House debates

Wednesday, 9 August 2023

Bills

Classification (Publications, Films and Computer Games) Amendment (Industry Self-Classification and Other Measures) Bill 2023; Second Reading

10:52 am

Photo of Pat ConaghanPat Conaghan (Cowper, National Party, Shadow Assistant Minister for Social Services) Share this | Hansard source

I'm pleased to rise to speak on the Classification (Publications, Films and Computer Games) Amendment (Industry Self-Classification and Other Measures) Bill 2023. The system of classification of content in this country has allowed us to safely enjoy family movies or computer games knowing that the images and themes are age appropriate. As content creation and distribution has evolved, as have the times; and as the ways that we consume media have rapidly expanded, our classification systems must evolve along with them. So it is good to see the continuation of the legislation by the new government that builds on the work of the coalition government before it.

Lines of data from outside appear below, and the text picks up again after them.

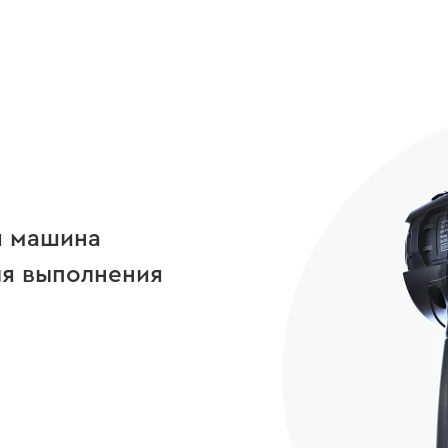
я машина
я выполнения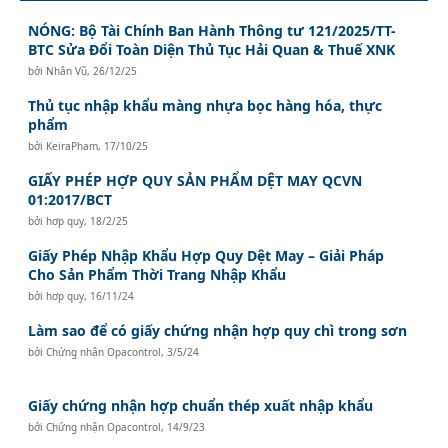
NÓNG: Bộ Tài Chính Ban Hành Thông tư 121/2025/TT-
BTC Sửa Đổi Toàn Diện Thủ Tục Hải Quan & Thuế XNK
bởi
Nhân Vũ
,
26/12/25
Thủ tục nhập khẩu màng nhựa bọc hàng hóa, thực
phẩm
bởi
KeiraPham
,
17/10/25
GIẤY PHÉP HỢP QUY SẢN PHẨM DỆT MAY QCVN
01:2017/BCT
bởi
hơp quy
,
18/2/25
Giấy Phép Nhập Khẩu Hợp Quy Dệt May – Giải Pháp
Cho Sản Phẩm Thời Trang Nhập Khẩu
bởi
hơp quy
,
16/11/24
Làm sao để có giấy chứng nhận hợp quy chì trong sơn
bởi
Chứng nhận Opacontrol
,
3/5/24
Giấy chứng nhận hợp chuẩn thép xuất nhập khẩu
bởi
Chứng nhận Opacontrol
,
14/9/23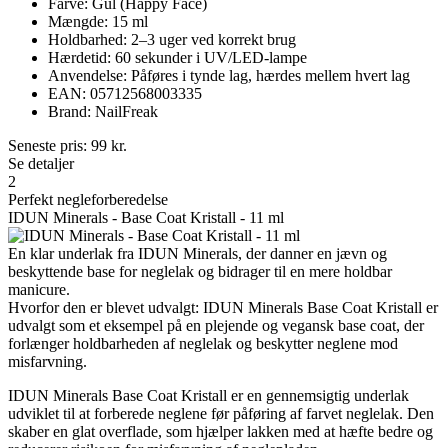
Farve: Gul (Happy Face)
Mængde: 15 ml
Holdbarhed: 2–3 uger ved korrekt brug
Hærdetid: 60 sekunder i UV/LED-lampe
Anvendelse: Påføres i tynde lag, hærdes mellem hvert lag
EAN: 05712568003335
Brand: NailFreak
Seneste pris:
99
kr.
Se detaljer
2
Perfekt negleforberedelse
IDUN Minerals - Base Coat Kristall - 11 ml
En klar underlak fra IDUN Minerals, der danner en jævn og
beskyttende base for neglelak og bidrager til en mere holdbar
manicure.
Hvorfor den er blevet udvalgt: IDUN Minerals Base Coat Kristall er
udvalgt som et eksempel på en plejende og vegansk base coat, der
forlænger holdbarheden af neglelak og beskytter neglene mod
misfarvning.
IDUN Minerals Base Coat Kristall er en gennemsigtig underlak
udviklet til at forberede neglene før påføring af farvet neglelak. Den
skaber en glat overflade, som hjælper lakken med at hæfte bedre og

The sheer volume of content now at our fingertips requires us to be more streamlined and agile when it comes to classification, whilst simultaneously ensuring that quality controls and safeguards are actively in place. The Stevens review, released in 2020, outlines a number of sensible recommendations to deal with this, and it is pleasing to see that this bill starts the process of enacting some of those less contentious recommendations swiftly. These include the high cost of processes to use the board, especially given the volume of content now requiring classification; time frames to use the board, which are too long to be compatible with current media practices; and lack of compliance with existing legislation among some content providers, including some video-on-demand providers and online game storefronts, partly as a result of the high cost and long time frames of the existing classification practices.

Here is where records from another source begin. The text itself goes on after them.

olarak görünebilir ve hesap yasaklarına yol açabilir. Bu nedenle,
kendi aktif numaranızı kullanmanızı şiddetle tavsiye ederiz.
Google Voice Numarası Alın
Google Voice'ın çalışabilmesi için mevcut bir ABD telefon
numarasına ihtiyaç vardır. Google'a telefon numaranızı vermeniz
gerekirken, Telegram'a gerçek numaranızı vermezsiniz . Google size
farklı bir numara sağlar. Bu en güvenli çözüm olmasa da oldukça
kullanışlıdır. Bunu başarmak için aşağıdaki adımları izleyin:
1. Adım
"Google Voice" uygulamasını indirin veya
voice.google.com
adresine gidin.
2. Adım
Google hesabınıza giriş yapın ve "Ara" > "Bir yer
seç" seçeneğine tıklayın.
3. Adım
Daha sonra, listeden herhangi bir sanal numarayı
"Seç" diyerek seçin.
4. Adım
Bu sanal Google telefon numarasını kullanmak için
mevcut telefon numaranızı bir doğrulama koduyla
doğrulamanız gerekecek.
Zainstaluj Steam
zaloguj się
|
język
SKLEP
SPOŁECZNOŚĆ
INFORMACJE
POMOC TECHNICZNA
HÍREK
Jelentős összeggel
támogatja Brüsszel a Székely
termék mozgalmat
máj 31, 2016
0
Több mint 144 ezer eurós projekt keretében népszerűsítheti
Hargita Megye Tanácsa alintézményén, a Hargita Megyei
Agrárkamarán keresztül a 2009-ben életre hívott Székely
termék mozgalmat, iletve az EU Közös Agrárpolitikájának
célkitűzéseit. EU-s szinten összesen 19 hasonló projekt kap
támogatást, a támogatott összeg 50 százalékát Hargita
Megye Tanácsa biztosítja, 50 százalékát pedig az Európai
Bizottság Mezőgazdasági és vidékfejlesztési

The continuation of expecting the Classification Board, a single governing body, to solely carry out the load of classification approvals is increasingly unrealistic, not only from a timing perspective but also from a cost perspective. I acknowledge that this bill makes steps to allow for that. Allowing self-classification by accredited individuals trained by the board—and I emphasise 'accredited'—will provide considerable relief in the bottleneck that we currently see. I appreciate the outlined safeguards that have been created in this bill in relation to self-classification, including ensuring that accredited persons are of fit and proper character and have carried out the relevant training. Accredited persons are not to be permitted to classify films likely to be rated X, 18+, or RC. The person's accreditation may be revoked or suspended on a range of character or performance grounds, and the board may revoke the classification set by an accredited person either on its own initiative or on the request of the minister or secretary. In that event the board must then classify the film or computer game.

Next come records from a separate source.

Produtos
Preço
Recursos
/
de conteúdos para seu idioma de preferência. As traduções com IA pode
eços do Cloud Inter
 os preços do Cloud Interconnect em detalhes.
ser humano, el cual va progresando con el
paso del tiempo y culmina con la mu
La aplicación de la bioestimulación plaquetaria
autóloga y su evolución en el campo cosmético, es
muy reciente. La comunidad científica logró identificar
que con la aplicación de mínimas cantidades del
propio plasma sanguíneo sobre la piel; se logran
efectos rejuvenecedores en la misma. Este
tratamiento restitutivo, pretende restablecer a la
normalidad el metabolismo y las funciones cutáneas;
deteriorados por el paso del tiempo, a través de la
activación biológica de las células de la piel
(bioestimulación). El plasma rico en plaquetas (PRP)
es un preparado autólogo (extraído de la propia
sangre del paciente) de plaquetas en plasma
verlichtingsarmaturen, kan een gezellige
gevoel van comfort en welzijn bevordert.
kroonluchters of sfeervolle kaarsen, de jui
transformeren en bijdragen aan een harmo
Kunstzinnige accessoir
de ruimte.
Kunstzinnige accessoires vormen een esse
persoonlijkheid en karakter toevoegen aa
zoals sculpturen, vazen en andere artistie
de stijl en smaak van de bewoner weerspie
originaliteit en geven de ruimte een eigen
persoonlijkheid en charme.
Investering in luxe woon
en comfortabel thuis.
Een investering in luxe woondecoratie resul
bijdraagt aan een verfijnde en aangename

Given the multitude of ways in which we view the same piece of content, the Stevens review highlighted that, under the existing arrangements, classification ratings can not be carried over between broadcast TV and other platforms such as video-on-demand, thus needing to be classified twice. This duplication was not only costly but also unnecessarily laborious, adding to the board's caseload with no justifiable benefit. With that in mind, this bill removes this barrier and applies a 'classify once' principle for broadcast content. I also note that the explanatory memorandum states that cost-recovery arrangements for industry self-classification may be considered in a future budget process. While fees may be applied for accreditation and training purposes, the bill states that such fees must not be such as to amount to taxation, which makes complete sense.

I acknowledge that the Stevens review was advised that public libraries are finding it difficult to source films other than English for their culturally and linguistically diverse communities—films that were being requested by the residents. We, as Australians, pride ourselves on our multicultural make-up, so this finding was not entirely surprising. As it was not commercially viable to pay the cost of a classification for a comparatively small number of copies of a foreign film to be purchased for libraries, this is completely understandable. For a distributor, the cost implications simply deemed small-scale physical distribution an impossibility. Stevens recommended the development of an exemption for unclassified films in languages other than English for supply to public libraries, and it is pleasing to see that the bill seeks to enact this recommendation in its first phase. I do, however, need to note a couple of key concerns. While the broad strokes are here in terms of meaningful first-step reform, what is lacking are finite, modern definitions of 'cultural exemptions' as well as 'cultural events and exhibitions' and 'approved cultural institutions'. My concern is that this particular loophole has the potential to be exploited, and I hope to see these definitions evolve.

Additionally, I question the effectiveness of kicking the X 18+ or RC classifications to the keeper. I would suggest that there will be a propensity among some to classify content as M to avoid the potential delay in approvals, particularly if the accredited person works in house at a content creator entity. This may be a loophole that requires more analysis once the changes included in this legislation are active in market. To that end, a formal review process of the changes at an agreed time—be that after six months or one year—should be recommended. With that said, I agree with my colleagues that this bill represents a good first step to tackle some of the less contentious issues around classification and I hope to see a more finite detail around the harder aspects of the Stevens review in coming months as the planned phases are rolled out.